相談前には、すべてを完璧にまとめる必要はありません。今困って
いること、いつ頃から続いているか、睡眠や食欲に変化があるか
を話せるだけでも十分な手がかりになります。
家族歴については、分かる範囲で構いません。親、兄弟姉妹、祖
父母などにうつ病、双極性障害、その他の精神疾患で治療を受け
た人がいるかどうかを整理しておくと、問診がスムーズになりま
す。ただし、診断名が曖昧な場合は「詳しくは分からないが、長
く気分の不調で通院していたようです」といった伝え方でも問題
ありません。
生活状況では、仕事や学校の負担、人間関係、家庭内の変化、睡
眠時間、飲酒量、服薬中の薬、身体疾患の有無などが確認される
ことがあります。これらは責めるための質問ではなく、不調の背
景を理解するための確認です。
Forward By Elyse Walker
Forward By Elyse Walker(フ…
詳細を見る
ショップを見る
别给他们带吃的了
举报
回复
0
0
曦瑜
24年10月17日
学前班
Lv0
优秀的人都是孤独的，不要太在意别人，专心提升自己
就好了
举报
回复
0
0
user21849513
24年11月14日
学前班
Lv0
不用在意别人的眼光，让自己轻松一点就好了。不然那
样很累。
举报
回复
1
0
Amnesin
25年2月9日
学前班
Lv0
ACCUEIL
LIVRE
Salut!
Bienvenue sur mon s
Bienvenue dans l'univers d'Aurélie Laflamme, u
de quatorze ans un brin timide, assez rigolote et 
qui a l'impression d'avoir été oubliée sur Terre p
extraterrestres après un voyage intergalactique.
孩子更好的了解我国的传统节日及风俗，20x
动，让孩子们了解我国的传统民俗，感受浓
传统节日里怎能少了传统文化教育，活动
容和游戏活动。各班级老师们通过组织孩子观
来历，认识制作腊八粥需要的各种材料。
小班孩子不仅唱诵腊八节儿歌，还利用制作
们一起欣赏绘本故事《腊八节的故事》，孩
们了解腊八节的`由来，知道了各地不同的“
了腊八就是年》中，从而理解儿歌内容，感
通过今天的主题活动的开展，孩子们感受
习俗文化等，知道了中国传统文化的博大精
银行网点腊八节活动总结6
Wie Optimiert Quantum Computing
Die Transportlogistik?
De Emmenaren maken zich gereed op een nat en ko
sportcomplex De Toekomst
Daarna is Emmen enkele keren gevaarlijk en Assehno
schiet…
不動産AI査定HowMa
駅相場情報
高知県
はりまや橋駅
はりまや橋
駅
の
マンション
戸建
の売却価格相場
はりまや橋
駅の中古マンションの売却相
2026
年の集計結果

____

* [BRIEF] Across the entries above, how many lines contain "Elyse"? Provide only the count.

* [RESPONSE TO THE EXERCISE] 2